だからといって、自動車セキュリティは意味がないということではない。国連など世界的な枠組みでも議論が進められ、各国が法整備しているのには理由がある。
自動車セキュリティの考え方
自動車セキュリティを考えるとき、大きく分けて車両本体が攻撃の対象となる場合と、メーカーやインフラなど車両以外が攻撃対象となる場合の2つのアプローチが必要だ。

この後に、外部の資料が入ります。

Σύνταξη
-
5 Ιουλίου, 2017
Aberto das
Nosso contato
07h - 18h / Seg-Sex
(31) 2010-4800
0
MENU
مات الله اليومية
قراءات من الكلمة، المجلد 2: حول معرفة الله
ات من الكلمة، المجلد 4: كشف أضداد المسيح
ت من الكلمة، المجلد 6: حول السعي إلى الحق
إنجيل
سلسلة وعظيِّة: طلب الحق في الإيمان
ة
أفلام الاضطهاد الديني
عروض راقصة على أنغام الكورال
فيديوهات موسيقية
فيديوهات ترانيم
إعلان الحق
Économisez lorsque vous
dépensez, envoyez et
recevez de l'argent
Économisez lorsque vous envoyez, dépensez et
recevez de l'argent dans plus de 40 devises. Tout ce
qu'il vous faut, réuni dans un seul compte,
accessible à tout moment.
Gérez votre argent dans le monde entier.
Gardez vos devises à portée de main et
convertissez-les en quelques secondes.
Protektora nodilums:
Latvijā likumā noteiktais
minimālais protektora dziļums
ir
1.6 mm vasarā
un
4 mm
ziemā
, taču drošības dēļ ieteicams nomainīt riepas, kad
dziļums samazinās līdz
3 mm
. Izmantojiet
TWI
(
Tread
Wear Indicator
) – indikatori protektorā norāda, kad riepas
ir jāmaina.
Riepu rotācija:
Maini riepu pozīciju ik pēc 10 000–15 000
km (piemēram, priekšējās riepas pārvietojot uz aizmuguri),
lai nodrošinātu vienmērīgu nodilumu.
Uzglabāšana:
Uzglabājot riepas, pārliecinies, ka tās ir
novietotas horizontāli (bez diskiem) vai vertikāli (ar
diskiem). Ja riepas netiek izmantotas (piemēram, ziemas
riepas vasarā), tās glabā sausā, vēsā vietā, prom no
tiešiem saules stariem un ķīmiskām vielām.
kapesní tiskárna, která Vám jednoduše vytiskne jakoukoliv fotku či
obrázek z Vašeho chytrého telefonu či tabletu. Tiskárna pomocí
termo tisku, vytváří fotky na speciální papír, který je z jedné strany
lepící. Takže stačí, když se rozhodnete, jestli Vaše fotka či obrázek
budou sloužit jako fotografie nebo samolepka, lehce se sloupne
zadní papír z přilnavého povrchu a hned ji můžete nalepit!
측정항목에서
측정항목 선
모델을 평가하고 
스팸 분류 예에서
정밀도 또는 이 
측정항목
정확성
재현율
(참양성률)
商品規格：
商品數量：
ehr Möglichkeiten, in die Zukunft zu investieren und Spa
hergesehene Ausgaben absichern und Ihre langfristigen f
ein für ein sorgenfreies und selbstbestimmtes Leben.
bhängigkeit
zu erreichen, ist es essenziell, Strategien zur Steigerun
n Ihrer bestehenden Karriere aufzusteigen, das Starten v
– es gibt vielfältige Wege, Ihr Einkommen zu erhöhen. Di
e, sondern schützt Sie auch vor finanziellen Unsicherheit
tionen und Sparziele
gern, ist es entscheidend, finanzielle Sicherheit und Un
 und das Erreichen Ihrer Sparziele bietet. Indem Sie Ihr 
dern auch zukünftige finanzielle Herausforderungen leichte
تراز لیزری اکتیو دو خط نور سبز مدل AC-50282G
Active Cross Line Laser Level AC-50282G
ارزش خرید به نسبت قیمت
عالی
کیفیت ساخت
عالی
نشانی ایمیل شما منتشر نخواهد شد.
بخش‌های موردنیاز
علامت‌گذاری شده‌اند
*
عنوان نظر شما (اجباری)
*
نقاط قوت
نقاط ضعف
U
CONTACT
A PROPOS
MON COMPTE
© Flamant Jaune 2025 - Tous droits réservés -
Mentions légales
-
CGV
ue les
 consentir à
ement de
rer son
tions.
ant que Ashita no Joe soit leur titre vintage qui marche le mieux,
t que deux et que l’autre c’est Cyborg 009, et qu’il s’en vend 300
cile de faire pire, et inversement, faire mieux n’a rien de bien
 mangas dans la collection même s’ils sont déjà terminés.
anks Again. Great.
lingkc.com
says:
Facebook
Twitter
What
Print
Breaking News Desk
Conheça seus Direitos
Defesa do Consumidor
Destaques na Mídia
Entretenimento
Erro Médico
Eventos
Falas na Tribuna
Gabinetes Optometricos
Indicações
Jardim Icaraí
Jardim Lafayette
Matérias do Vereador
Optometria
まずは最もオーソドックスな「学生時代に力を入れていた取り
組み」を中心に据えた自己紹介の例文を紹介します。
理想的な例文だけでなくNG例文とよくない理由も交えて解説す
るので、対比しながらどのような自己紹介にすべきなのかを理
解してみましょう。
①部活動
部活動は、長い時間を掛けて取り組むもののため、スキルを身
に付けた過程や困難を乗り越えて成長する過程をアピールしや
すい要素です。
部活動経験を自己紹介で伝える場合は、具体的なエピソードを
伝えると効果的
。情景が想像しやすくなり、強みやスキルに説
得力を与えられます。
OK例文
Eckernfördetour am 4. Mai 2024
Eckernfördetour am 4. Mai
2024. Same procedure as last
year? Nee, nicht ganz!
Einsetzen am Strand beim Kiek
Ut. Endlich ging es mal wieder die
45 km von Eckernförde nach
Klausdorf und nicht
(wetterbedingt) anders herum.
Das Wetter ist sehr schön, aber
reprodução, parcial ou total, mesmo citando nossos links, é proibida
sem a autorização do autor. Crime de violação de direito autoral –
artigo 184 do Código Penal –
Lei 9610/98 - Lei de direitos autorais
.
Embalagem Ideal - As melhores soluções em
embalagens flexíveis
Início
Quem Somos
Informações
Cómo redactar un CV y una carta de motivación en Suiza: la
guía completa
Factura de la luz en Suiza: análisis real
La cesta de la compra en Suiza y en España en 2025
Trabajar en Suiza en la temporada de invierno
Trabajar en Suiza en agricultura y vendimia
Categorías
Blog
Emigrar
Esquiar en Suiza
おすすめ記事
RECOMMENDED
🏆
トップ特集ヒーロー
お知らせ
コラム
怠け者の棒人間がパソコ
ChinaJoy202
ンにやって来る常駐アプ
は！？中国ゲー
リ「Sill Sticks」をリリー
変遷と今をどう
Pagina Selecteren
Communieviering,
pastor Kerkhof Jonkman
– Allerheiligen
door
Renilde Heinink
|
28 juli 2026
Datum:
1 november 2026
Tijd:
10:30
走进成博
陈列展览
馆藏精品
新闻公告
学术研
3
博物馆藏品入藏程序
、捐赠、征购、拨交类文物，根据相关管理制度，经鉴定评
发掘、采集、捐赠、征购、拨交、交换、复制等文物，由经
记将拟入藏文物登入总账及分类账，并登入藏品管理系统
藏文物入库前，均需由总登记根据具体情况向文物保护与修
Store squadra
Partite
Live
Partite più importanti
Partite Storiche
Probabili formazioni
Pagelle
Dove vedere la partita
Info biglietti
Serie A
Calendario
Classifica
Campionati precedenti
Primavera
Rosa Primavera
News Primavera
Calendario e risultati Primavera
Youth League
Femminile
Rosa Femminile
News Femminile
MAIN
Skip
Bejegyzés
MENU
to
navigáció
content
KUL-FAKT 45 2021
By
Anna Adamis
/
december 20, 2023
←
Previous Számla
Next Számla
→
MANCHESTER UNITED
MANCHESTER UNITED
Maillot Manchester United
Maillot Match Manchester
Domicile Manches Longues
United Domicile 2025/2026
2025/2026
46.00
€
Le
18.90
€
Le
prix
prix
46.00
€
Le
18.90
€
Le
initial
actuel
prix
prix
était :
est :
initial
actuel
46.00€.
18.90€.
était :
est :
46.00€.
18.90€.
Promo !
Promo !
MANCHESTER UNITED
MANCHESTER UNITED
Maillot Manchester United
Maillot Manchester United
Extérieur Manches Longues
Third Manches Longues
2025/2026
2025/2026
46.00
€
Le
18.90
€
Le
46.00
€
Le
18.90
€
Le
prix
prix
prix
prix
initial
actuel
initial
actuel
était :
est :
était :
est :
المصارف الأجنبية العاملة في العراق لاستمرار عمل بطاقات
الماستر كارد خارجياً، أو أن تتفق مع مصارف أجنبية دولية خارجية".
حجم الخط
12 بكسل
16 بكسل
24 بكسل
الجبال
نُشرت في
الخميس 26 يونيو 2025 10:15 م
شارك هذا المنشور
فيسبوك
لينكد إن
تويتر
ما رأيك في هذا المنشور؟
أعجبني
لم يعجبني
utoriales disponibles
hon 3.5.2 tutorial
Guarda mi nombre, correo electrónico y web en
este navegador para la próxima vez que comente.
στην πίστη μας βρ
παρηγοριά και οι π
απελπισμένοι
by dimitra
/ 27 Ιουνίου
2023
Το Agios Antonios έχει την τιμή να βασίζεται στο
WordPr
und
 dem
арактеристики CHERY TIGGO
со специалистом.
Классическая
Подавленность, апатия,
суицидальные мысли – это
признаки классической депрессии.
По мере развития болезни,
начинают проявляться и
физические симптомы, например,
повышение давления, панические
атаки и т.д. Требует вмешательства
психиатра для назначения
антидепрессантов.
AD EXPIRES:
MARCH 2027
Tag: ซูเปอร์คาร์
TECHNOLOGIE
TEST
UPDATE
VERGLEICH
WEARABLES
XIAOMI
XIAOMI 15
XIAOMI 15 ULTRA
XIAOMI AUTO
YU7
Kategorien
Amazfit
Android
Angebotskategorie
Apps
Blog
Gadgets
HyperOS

この2つもさらに分けると、車両本体では盗難や破壊など物理的な被害を伴うものと、サイバー攻撃だけで完結するものに分けることができる。車両以外の場合では、企業や組織に対するサイバー攻撃とインフラに対するサイバー攻撃に分けることができる。
物理攻撃(盗難など)
サイバー攻撃(犯罪)
企業・組織(情報漏洩・ランサムウェアなど)
インフラ(犯罪・テロ)
この概念図は、現在の一般的な自動車の構成と関連する脅威を図示したものだ。
自動車セキュリティの基本的な考え方は、外のネットワークと接点がある車載インフォテインメント(IVI)部分と車両制御を行う車載コンピューター(ECU)/車載ネットワーク(CAN)の間にゲートウェイを設置することと、ECU/CAN内への侵入や機器の改ざん対策としてハードウェアセキュリティモジュール(HSM)を導入することの2つがある。
カーナビや通信モジュール(DCM)といった車載インフォテインメント(IVI)部分と、車両の動作制御を行うECU群は、セキュリティゲートウェイで分離されている。また、HSMは各ECUに不正な機器が接続されたり不正な命令やデータを注入されたりした場合に、それを検出、排除する。HSMは、機器やデータの認証、命令の暗号化処理などを行う。
当面の脅威は、車両以外だとメーカーやサプライチェーンのネットワーク、ITシステムを狙った通常のサイバー攻撃だ。今後は外部から車両システムへの侵入や充電インフラ、アプリプラットフォームへの攻撃にも注意する必要がある。
一方、車両側の脅威は、ほとんどが盗難に関するものになっている。なぜなら、攻撃者視点でみたとき、攻撃のモチベーションは基本的に金銭でサイバー攻撃は手段でしかないからだ。